Лодочник рассеянно слушал, сплевывая в холодную нефтяную воду. Собака дрожала и скалила улыбку. По противоположному берегу медленно катили фронтовые грузовики и быстро шли люди.
— В течение последующей жизни восемьдесят два раза лгал и говорил ложь; три раза… делал ссание на огонь; шесть раз наслаждался с дурной женщиной, из имеющих родинку выше колена; два раза изливал семя на куст боярышника; убил в сражениях двадцать человек, убил без битвы двух человек, еще — одну собаку…

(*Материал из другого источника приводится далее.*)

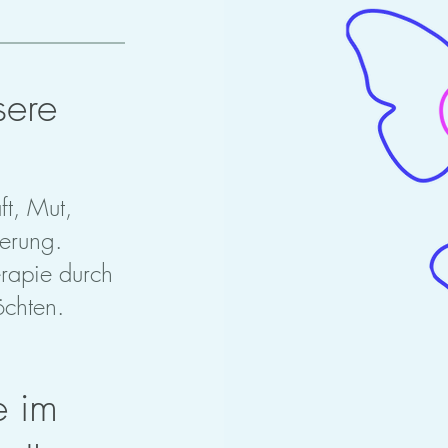
sere
ft, Mut,
erung.
erapie durch
öchten.
e im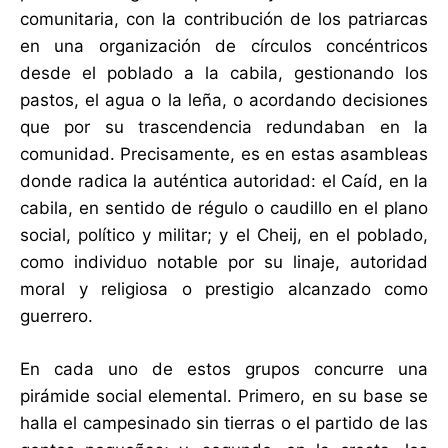
comunitaria, con la contribución de los patriarcas
en una organización de círculos concéntricos
desde el poblado a la cabila, gestionando los
pastos, el agua o la leña, o acordando decisiones
que por su trascendencia redundaban en la
comunidad. Precisamente, es en estas asambleas
donde radica la auténtica autoridad: el Caíd, en la
cabila, en sentido de régulo o caudillo en el plano
social, político y militar; y el Cheij, en el poblado,
como individuo notable por su linaje, autoridad
moral y religiosa o prestigio alcanzado como
guerrero.
En cada uno de estos grupos concurre una
pirámide social elemental. Primero, en su base se
halla el campesinado sin tierras o el partido de las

При этих цифрах Насреддин Умарович прервался и покосился на собаку лодочника. Лодочник зевнул, поправил съехавший от ветра полиэтилен и хрипловато проговорил:
— Достаточно. Стихи принес?
Капитан порылся в кармане под шинелью, где обычно бывало тепло, но теперь — зябко. Трофейная карамель, перемешанная с махоркой и какой-то мелочью; сложенный листок — ага. Глядя на лужистое дно лодки, не отражавшее ничего, кроме пустого неба, капитан протянул листочек старику. Тот по-хозяйски развернул, высыпал забившуюся меж складок махорку на свою темную пролетарскую ладонь и принялся изучать стихи. Собака тоже тыкалась головой в бумажку, моргая от запаха махорки.
— Ну, поехали, сынок. Курта хочешь? — сказал наконец лодочник и поманил бывшего капитана к себе.
Тут ветер окончательно сдернул полиэтиленовую накидку, и она полетела над дымящейся водой куда-то в сторону комендатуры. На обнажившейся массивной лысине оказалась маленькая тюбетейка, вышитая крестами. Лодочник попытался нахлобучить ее поглубже, и неудачно.
— В лодку! — скомандовал он новоприбывшему, уже без всякого «сынка».
Часы на ратуше увесисто стукнули восемь.
Через несколько минут к причалу прибило старый полиэтилен и розовую куклу без левой руки.